Risk-based fault diagnosis and safety management for process systems

Today, plants in chemical and process industry are becoming larger and more complex. Corollary of this trend implies that each hour of down time is more expensive. As industrial systems enlarge, the total amount of energy and material being handled increases, making fault diagnosis and safety management considerably important both from the viewpoint of process safety as well as economic loss. Therefore, seeking an effective approach to perform fault diagnosis and implement safety management is important and imperative. An innovative methodology of risk-based SPC fault diagnosis and its integration with Safety Instrumented System (SIS) is proposed in this thesis to assure the process safety.;The proposed methodology of risk-based SPC fault diagnosis and its integration with safety instrumented systems is implemented using G2 development environment. To test and verify this methodology, a tank filling system and a steam power plant system with SIS1s and SIS2s are developed in G2 environment.
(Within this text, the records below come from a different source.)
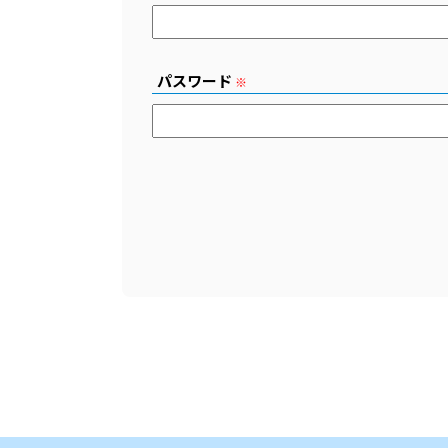
パスワード
※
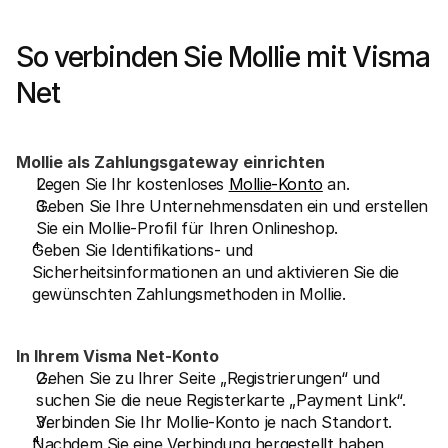
So verbinden Sie Mollie mit Visma 
Net
Mollie als Zahlungsgateway einrichten
Legen Sie Ihr kostenloses 
Mollie-Konto
 an.
Geben Sie Ihre Unternehmensdaten ein und erstellen 
Sie ein Mollie-Profil für Ihren Onlineshop.
Geben Sie Identifikations- und 
Sicherheitsinformationen an und aktivieren Sie die 
gewünschten Zahlungsmethoden in Mollie.
In Ihrem Visma Net-Konto
Gehen Sie zu Ihrer Seite „Registrierungen“ und 
suchen Sie die neue Registerkarte „Payment Link“. 
Verbinden Sie Ihr Mollie-Konto je nach Standort. 
Nachdem Sie eine Verbindung hergestellt haben, 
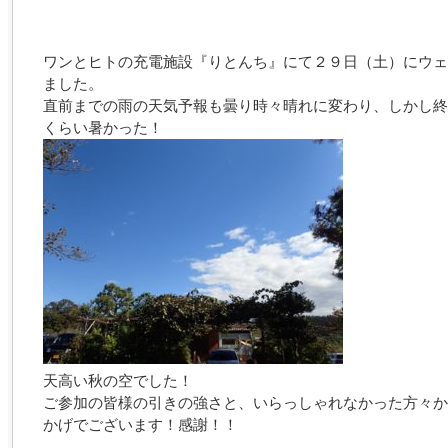
ワンとヒトの充電施設『りとんち』にて２９日（土）にウェ
ました。
直前までの雨の天気予報も曇り時々晴れに変わり、しかし終
くらい暑かった！
天高い秋の空でした！
ご参加の皆様の引きの強さと、いらっしゃれなかった方々か
かげでございます！感謝！！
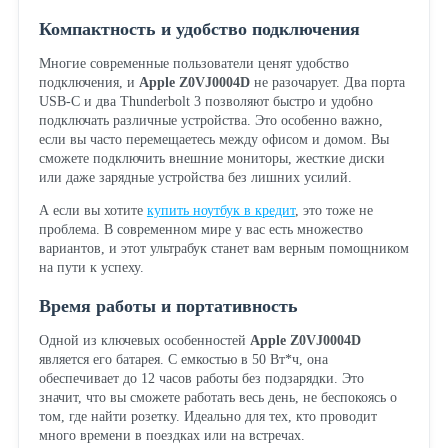
Компактность и удобство подключения
Многие современные пользователи ценят удобство
подключения, и
Apple Z0VJ0004D
не разочарует. Два порта
USB-C и два Thunderbolt 3 позволяют быстро и удобно
подключать различные устройства. Это особенно важно,
если вы часто перемещаетесь между офисом и домом. Вы
сможете подключить внешние мониторы, жесткие диски
или даже зарядные устройства без лишних усилий.
А если вы хотите
купить ноутбук в кредит
, это тоже не
проблема. В современном мире у вас есть множество
вариантов, и этот ультрабук станет вам верным помощником
на пути к успеху.
Время работы и портативность
Одной из ключевых особенностей
Apple Z0VJ0004D
является его батарея. С емкостью в 50 Вт*ч, она
обеспечивает до 12 часов работы без подзарядки. Это
значит, что вы сможете работать весь день, не беспокоясь о
том, где найти розетку. Идеально для тех, кто проводит
много времени в поездках или на встречах.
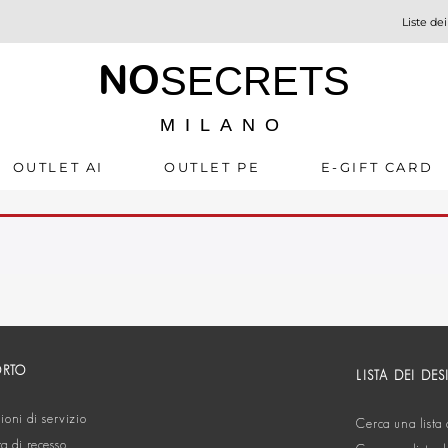
Liste dei
NO
SECRETS
MILANO
OUTLET AI
OUTLET PE
E-GIFT CARD
ORTO
LISTA DEI DES
oni di servizio
Cerca una lista 
ta di recesso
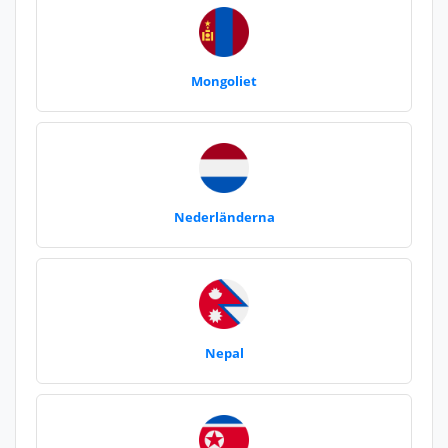
Mongoliet
Nederländerna
Nepal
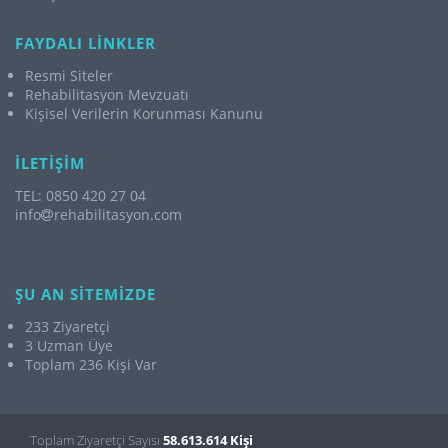
FAYDALI LİNKLER
Resmi Siteler
Rehabilitasyon Mevzuatı
Kişisel Verilerin Korunması Kanunu
İLETİŞİM
TEL: 0850 420 27 04
info
rehabilitasyon.com
ŞU AN SİTEMİZDE
233 Ziyaretçi
3 Uzman Üye
Toplam 236 Kişi Var
Toplam Ziyaretçi Sayısı
58.613.614 Kişi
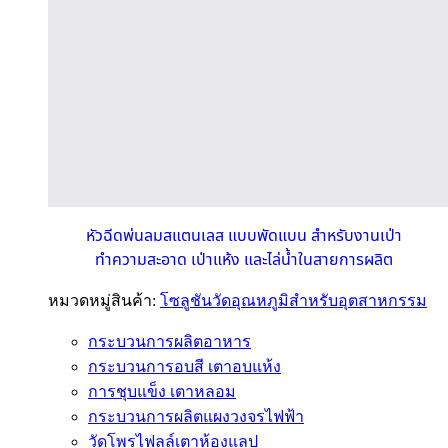
หัวฉีดพ่นลมสแตนเลส แบบพัดแบน สำหรับงานเป่า
ทำความสะอาด เป่าแห้ง และไล่น้ำในสายการผลิต
หมวดหมู่สินค้า:
โซลูชันวัดอุณหภูมิสำหรับอุตสาหกรรม
กระบวนการผลิตอาหาร
กระบวนการอบสี เตาอบแห้ง
การชุบแข็ง เตาหลอม
กระบวนการผลิตแผงวงจรไฟฟ้า
วัดโพรไฟลล์เตาห้องแลป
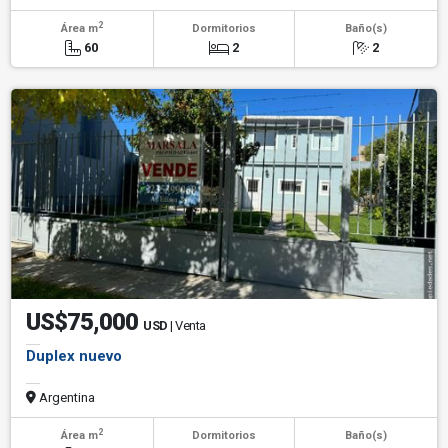
2
Área m
Dormitorios
Baño(s)
60
2
2
US$75,000
USD
| Venta
Duplex nuevo
Argentina
2
Área m
Dormitorios
Baño(s)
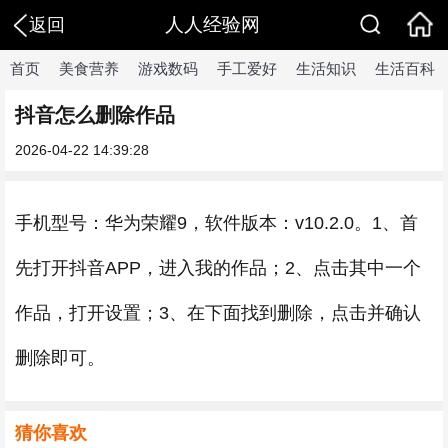
人人经验网
返回
首页
美食营养
游戏数码
手工爱好
生活知识
生活百科
抖音怎么删除作品
2026-04-22 14:39:28
手机型号：华为荣耀9，软件版本：v10.2.0。1、首
先打开抖音APP，进入我的作品；2、点击其中一个
作品，打开设置；3、在下面找到删除，点击并确认
删除即可。
猜你喜欢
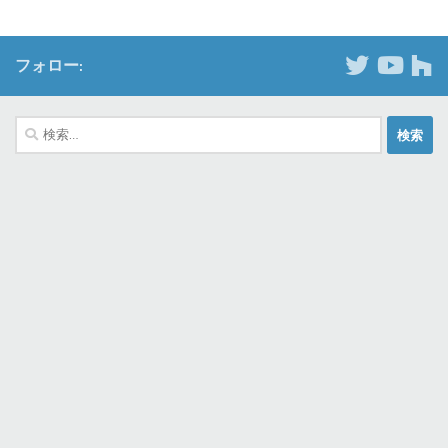
フォロー:
検
索:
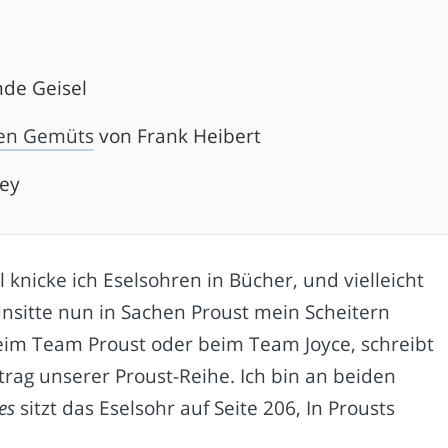
nde Geisel
hen Gemüts
von Frank Heibert
dey
nicke ich Eselsohren in Bücher, und vielleicht
Unsitte nun in Sachen Proust mein Scheitern
im Team Proust oder beim Team Joyce, schreibt
trag unserer Proust-Reihe. Ich bin an beiden
es
sitzt das Eselsohr auf Seite 206, In Prousts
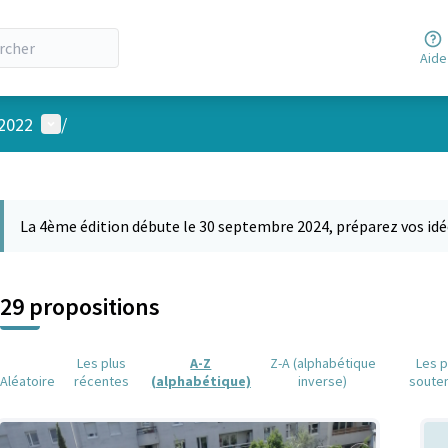
Aide
Menu utilisateur
 2022
/
 la carte
 suivant est une carte qui présente les éléments de cette page comm
La 4ème édition débute le 30 septembre 2024, préparez vos idé
29 propositions
Les plus
A-Z
Z-A (alphabétique
Les p
Aléatoire
récentes
(alphabétique)
inverse)
soute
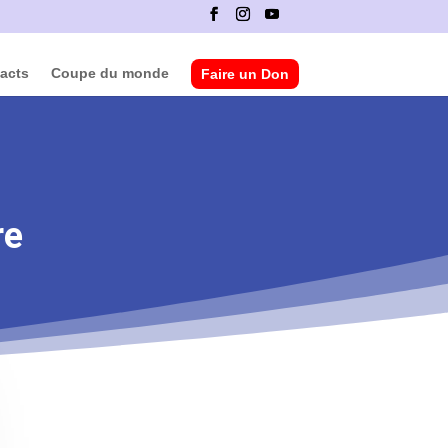
acts
Coupe du monde
Faire un Don
re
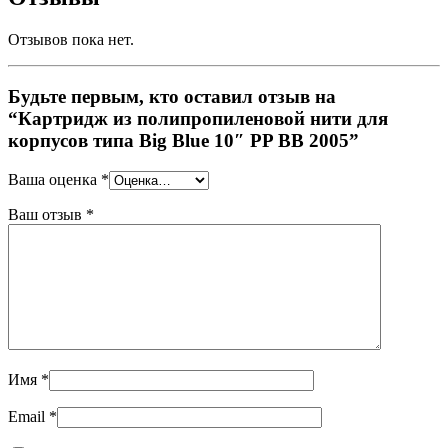
Отзывов пока нет.
Будьте первым, кто оставил отзыв на
“Картридж из полипропиленовой нити для
корпусов типа Big Blue 10″ PP BB 2005”
Ваша оценка
*
Ваш отзыв
*
Имя
*
Email
*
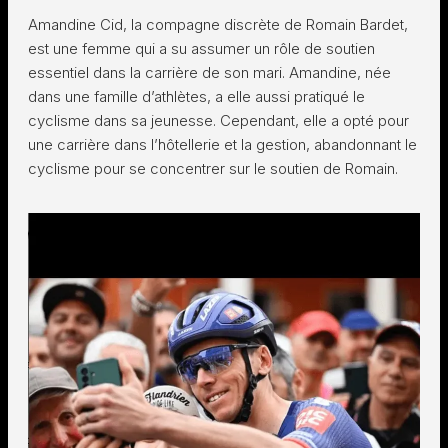
Amandine Cid, la compagne discrète de Romain Bardet,
est une femme qui a su assumer un rôle de soutien
essentiel dans la carrière de son mari. Amandine, née
dans une famille d’athlètes, a elle aussi pratiqué le
cyclisme dans sa jeunesse. Cependant, elle a opté pour
une carrière dans l’hôtellerie et la gestion, abandonnant le
cyclisme pour se concentrer sur le soutien de Romain.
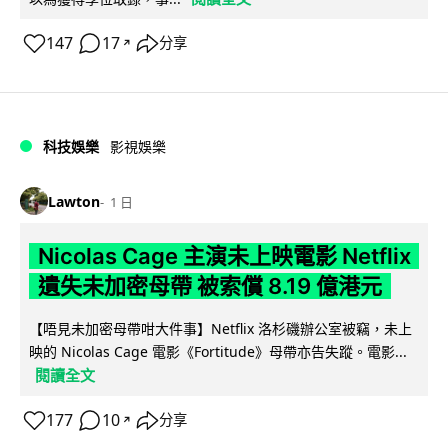
147
17
分享
↗
科技娛樂
影視娛樂
Lawton
1 日
Nicolas Cage 主演未上映電影 Netflix
遺失未加密母帶 被索償 8.19 億港元
【唔見未加密母帶咁大件事】Netflix 洛杉磯辦公室被竊，未上
映的 Nicolas Cage 電影《Fortitude》母帶亦告失蹤。電影...
閱讀全文
177
10
分享
↗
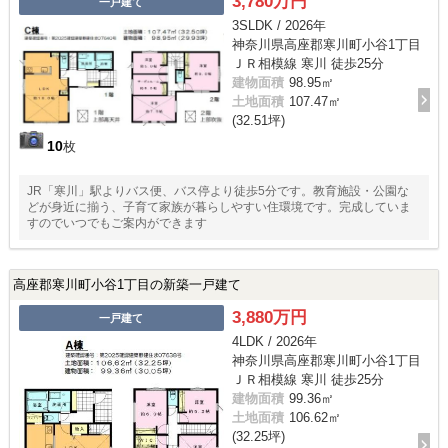
3,780万円
一戸建て
3SLDK / 2026年
神奈川県高座郡寒川町小谷1丁目
ＪＲ相模線 寒川 徒歩25分
建物面積
98.95㎡
土地面積
107.47㎡
(32.51坪)
10
枚
JR「寒川」駅よりバス便、バス停より徒歩5分です。教育施設・公園な
どが身近に揃う、子育て家族が暮らしやすい住環境です。完成していま
すのでいつでもご案内ができます
高座郡寒川町小谷1丁目の新築一戸建て
3,880万円
一戸建て
4LDK / 2026年
神奈川県高座郡寒川町小谷1丁目
ＪＲ相模線 寒川 徒歩25分
建物面積
99.36㎡
土地面積
106.62㎡
(32.25坪)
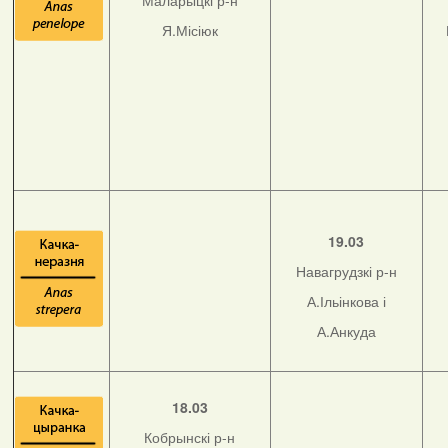
Маларыцкі р-н
Я.Місіюк
19.03
Навагрудзкі р-н
А.Ільінкова і
А.Анкуда
18.03
Кобрынскі р-н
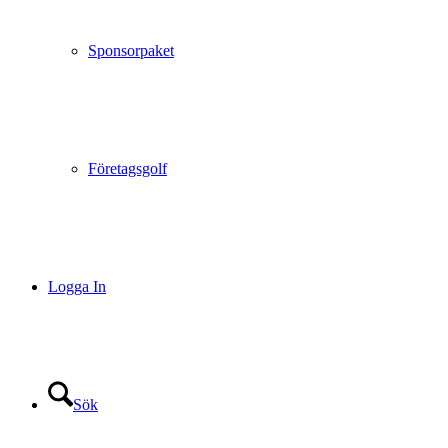
Sponsorpaket
Företagsgolf
Logga In
Sök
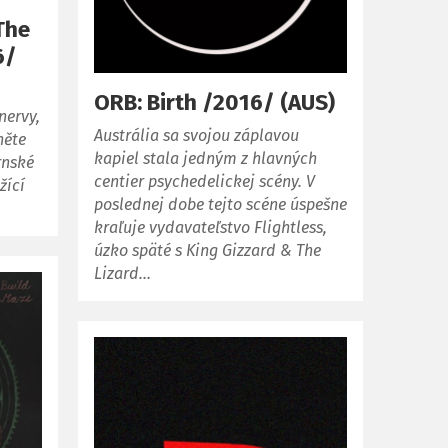
The
6/
ORB: Birth /2016/ (AUS)
nervy,
Austrália sa svojou záplavou
něte
kapiel stala jedným z hlavných
rnské
centier psychedelickej scény. V
žící
poslednej dobe tejto scéne úspešne
kraľuje vydavateľstvo Flightless,
úzko späté s King Gizzard & The
Lizard…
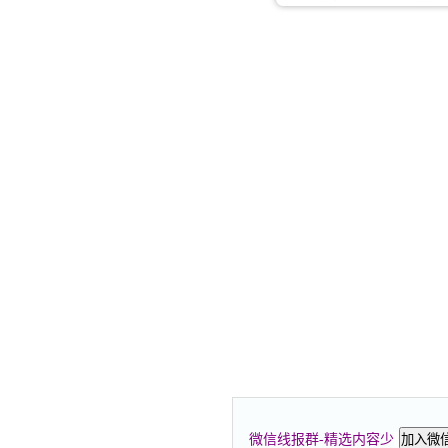
微信线报群-精选内容少
加入微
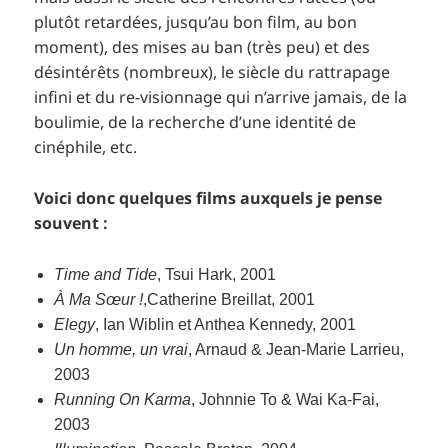
plutôt retardées, jusqu’au bon film, au bon
moment), des mises au ban (très peu) et des
désintérêts (nombreux), le siècle du rattrapage
infini et du re-visionnage qui n’arrive jamais, de la
boulimie, de la recherche d’une identité de
cinéphile, etc.
Voici donc quelques films auxquels je pense
souvent :
Time and Tide
, Tsui Hark, 2001
À Ma Sœur !
,Catherine Breillat, 2001
Elegy
, Ian Wiblin et Anthea Kennedy, 2001
Un homme, un vrai
, Arnaud & Jean-Marie Larrieu,
2003
Running On Karma
, Johnnie To & Wai Ka-Fai,
2003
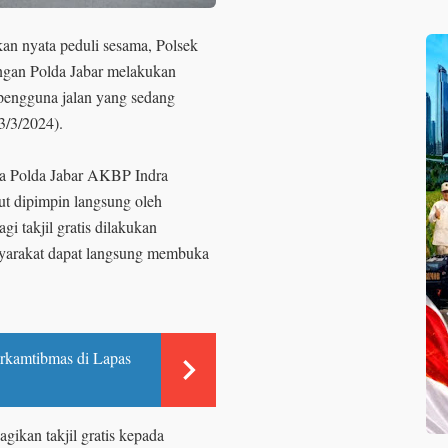
kan nyata peduli sesama, Polsek
ngan Polda Jabar melakukan
n pengguna jalan yang sedang
3/3/2024).
ka Polda Jabar AKBP Indra
ut dipimpin langsung oleh
i takjil gratis dilakukan
syarakat dapat langsung membuka
arkamtibmas di Lapas
ikan takjil gratis kepada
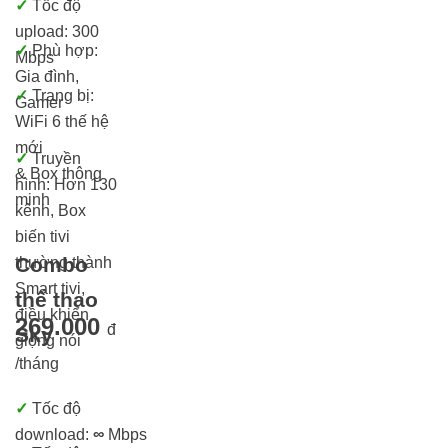
✓
Tốc độ
upload: 300
✓
Phù hợp:
Mbps
Gia đình,
✓
Trang bị:
Gamer
WiFi 6 thế hệ
mới
✓
Truyền
& Box thông
hình: Hơn 13
0
minh
kênh, Box
biến tivi
Combo
thường thành
Smart tivi,
thể thao
điều khiển
269.000
đ
Sky
giọng nói
/tháng
✓
Tốc độ
download:
∞
Mbps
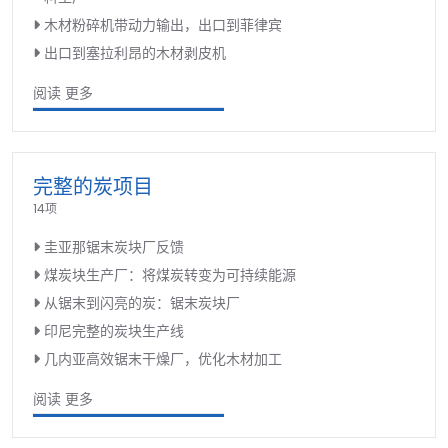
木材粉碎机带动力输出，出口到菲律宾
出口到塞拉利昂的木材剥皮机
阅读 更多
完整的炭项目
14项
圭亚那锯末炭块厂反馈
煤炭块生产厂：将煤炭转变为可持续能源
从锯末到闪亮的炭：锯末炭块厂
印尼完整的炭块生产线
几内亚高效锯末干燥厂，优化木材加工
阅读 更多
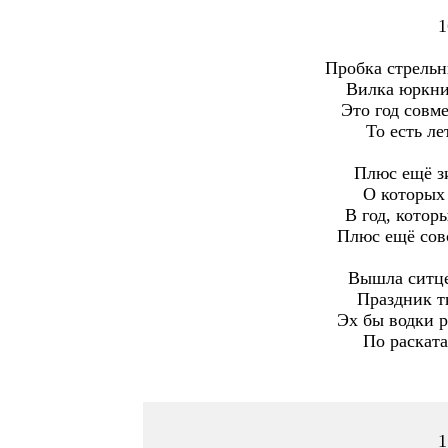
1
Пробка стрельн
Вилка юркни,
Это год совм
То есть ле
Плюс ещё зи
О которых 
В год, котор
Плюс ещё совс
Вышла ситце
Праздник тк
Эх бы водки р
По раската
1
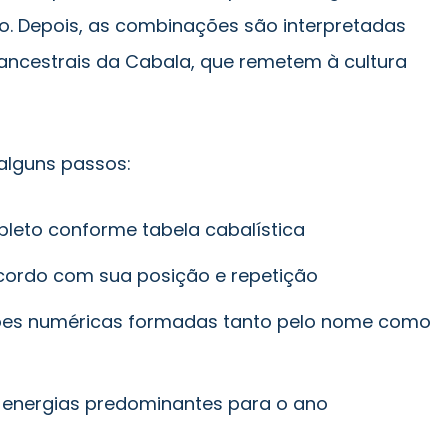
o. Depois, as combinações são interpretadas
 ancestrais da Cabala, que remetem à cultura
alguns passos:
eto conforme tabela cabalística
cordo com sua posição e repetição
ções numéricas formadas tanto pelo nome como
s energias predominantes para o ano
A technique breakthrough, from univariate monitoring to multivariate monitoring for SPC fault diagnosis has been made in the verification in the steam power plant system.;Unlike any existing fault diagnosis and safety management approaches, the proposed methodology pioneers a brand new pathway for the fault diagnosis and safety management in process industry. This proposed methodology neither depends on any process model as model-based methods, nor depends on large amount of historical process data as conventional process history based method. Control chart technique is used to distinguish abnormal situation from normal operation based on three-sigma rule and linear trend forecast. Time series and moving average techniques are used to perform real time monitoring and noise filtering in fault diagnosis process. Furthermore, risk indicators are used to identify and determine potential fault(s) to minimize the number of false alarms.